Há escolas para seus filhos, é bem verdade, mas uma escola que se encontra a anos-luz da escola reservada às crianças bem nascidas. Há postos de saúde e hospitais públicos a seu dispor, mas daquele jeito, lotados e sucateados. Muitos, na década passada, conseguiram o direito à casa própria por meio de um programa governamental de financiamento de moradia[2], mas outros, milhões, seguem à sombra das grandes cidades, vivendo em barracos improvisados, sob marquises, em ocupações clandestinas. A violência cotidiana e a insegurança são suas vizinhas de porta.

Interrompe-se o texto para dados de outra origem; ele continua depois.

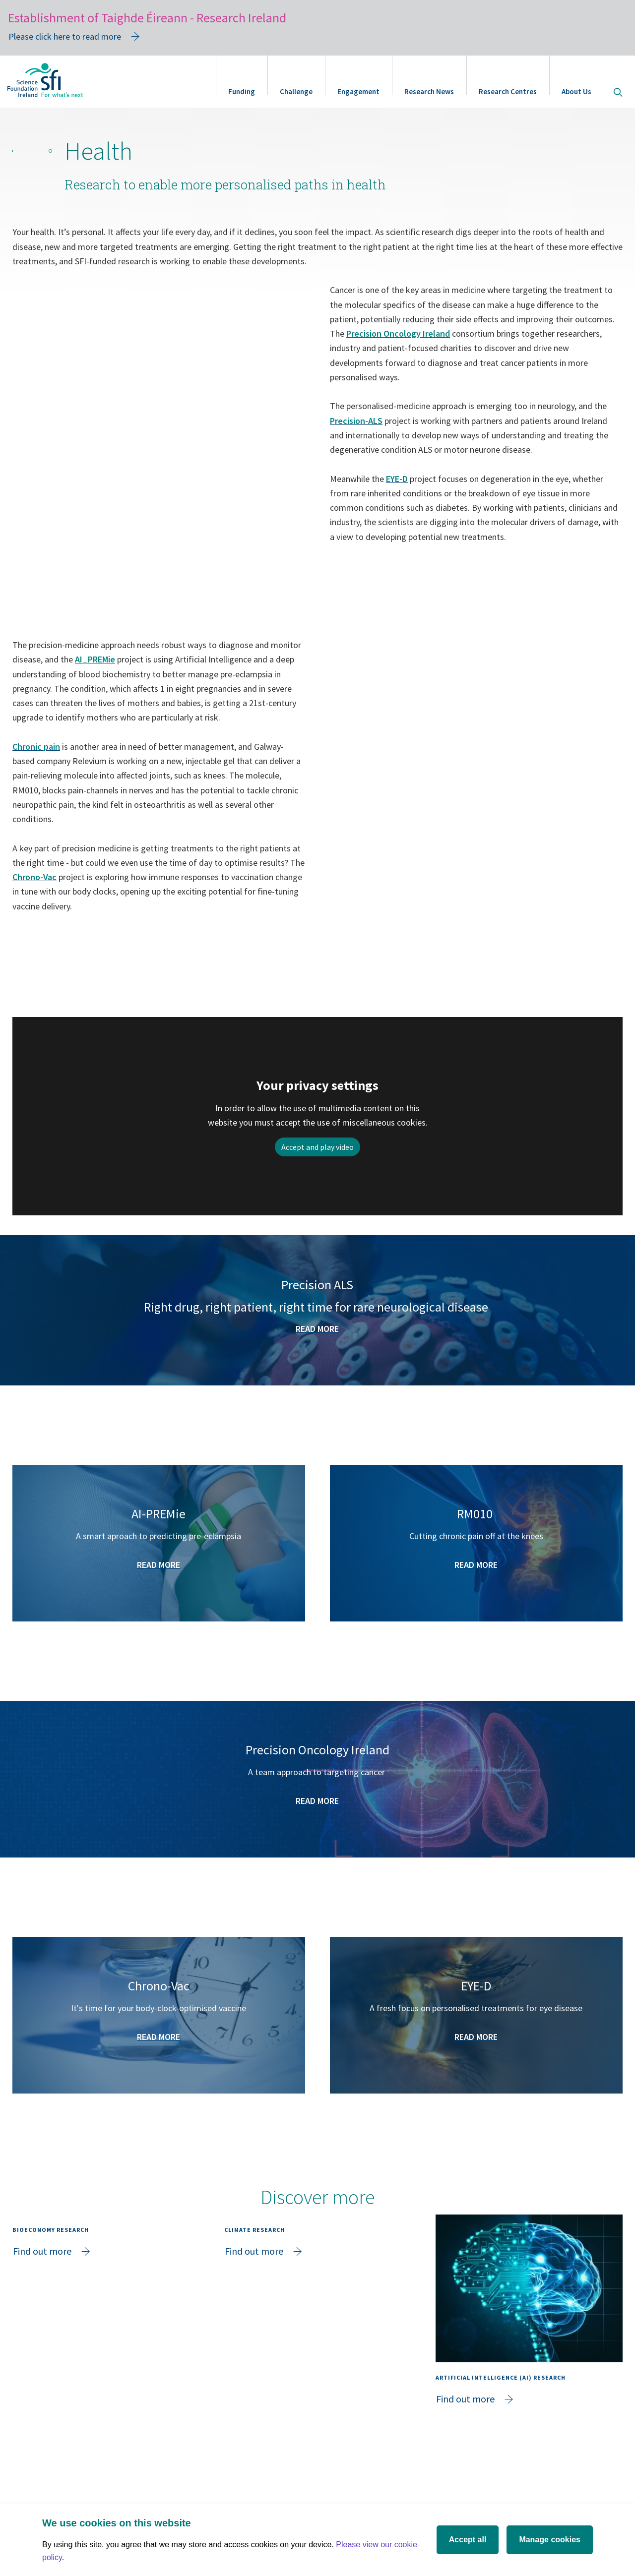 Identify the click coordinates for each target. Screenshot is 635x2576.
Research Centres (508, 91)
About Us (576, 91)
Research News (429, 91)
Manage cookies (549, 2539)
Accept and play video (317, 1147)
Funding (241, 91)
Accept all (468, 2539)
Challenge (296, 91)
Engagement (358, 91)
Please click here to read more (64, 36)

No Brasil, a pandemia descortinou números há muito conhecidos pelas Ciências Sociais: 11 milhões de pessoas invisíveis para o Estado, 14 milhões de famílias dependentes do programa Bolsa Família[3], 12 milhões de desempregados, 5 milhões de pessoas que já desistiram de procurar emprego. Mais de 20% da população brasileira encontra-se, hoje, à margem do mercado, seja de trabalho, seja de consumo. E não há no horizonte o que lhes diga que essa situação irá mudar.

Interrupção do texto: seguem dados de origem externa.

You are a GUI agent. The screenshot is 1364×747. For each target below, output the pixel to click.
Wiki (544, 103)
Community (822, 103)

O governo do Presidente Jair Bolsonaro, ultraliberal, avesso ao estado de bem-estar social, culpa a crise econômica herdada de gestões anteriores e o excesso de gasto público por esses números alarmantes. A solução? Desestatizar para que a economia possa girar.
O Brasil já sabe onde vai dar essa estrada. E não será na redução da desigualdade social, da fome, da miséria, da exclusão. A redução do Estado no contexto socioeconômico brasileiro corresponde à redução da inclusão social, dos direitos e da dignidade humana. Liberalizar a economia brasileira resultará em que as pedras se lotem ainda mais de invisíveis à espera de um futuro que, eles próprios sabem, nunca virá.

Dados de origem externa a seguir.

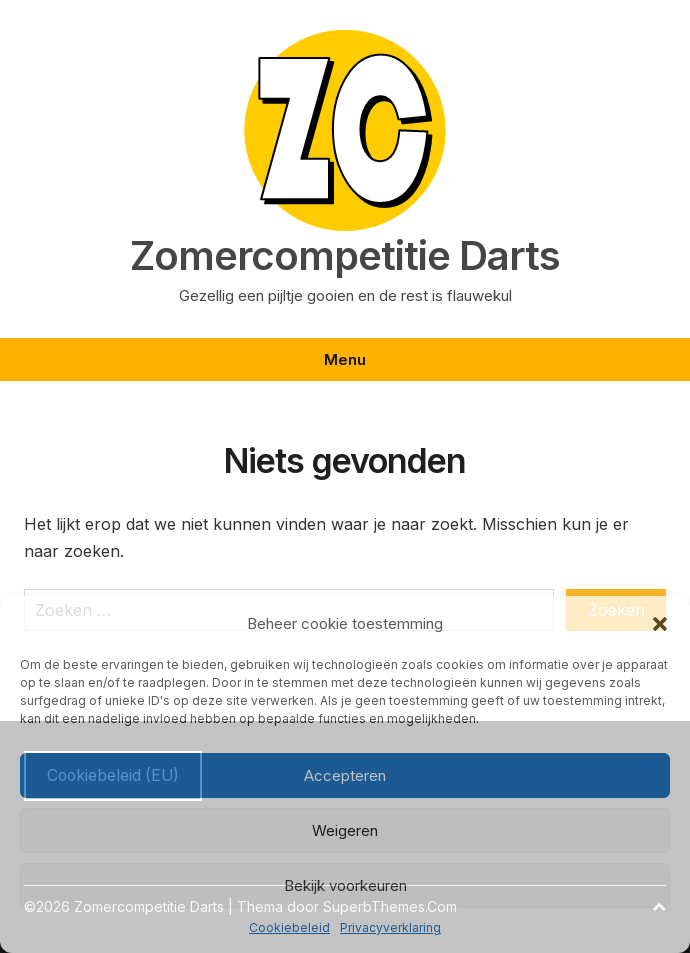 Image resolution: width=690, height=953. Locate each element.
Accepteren (345, 775)
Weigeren (345, 830)
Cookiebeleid (289, 927)
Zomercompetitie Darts (345, 256)
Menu (345, 359)
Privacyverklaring (390, 927)
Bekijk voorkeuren (345, 885)
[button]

___________________________
[1] Romance épico editado em 1901.
[2] Minha Casa, Minha Vida, programa criado por meio da Medida Provisória nº 459, de 25 de março de 2009, assinada pelo então Presidente Luiz Inácio Lula da Silva, e convertida na Lei nº 11.977, de 7 de julho de 2009.
[3] O programa Bolsa Família, criado pela Lei nº 10.836, de 9 de janeiro de 2004, assinada pelo então Presidente Luiz Inácio Lula da Silva, transfere renda a famílias que se encontram em situação de pobreza – que têm renda per capita mensal de até R$ 187,00 (cento e oitenta e sete reais) ou U$ 32,00 (trinta e dois dólares) – e de extrema pobreza – cuja renda per capita mensal não ultrapasse R$ 89,00 (oitenta e nove reais) ou U$ 16,00 (dezesseis dólares). O programa conta com diferentes tipos de benefícios que variam de R$ 89,00 (oitenta e nove reais) ou U$ 16,00 (dezesseis dólares) a R$ 205,00 (duzentos e cinco reais) ou U$ 37,00 (trinta e sete dólares) se acumulado por até cinco membros de uma mesma família.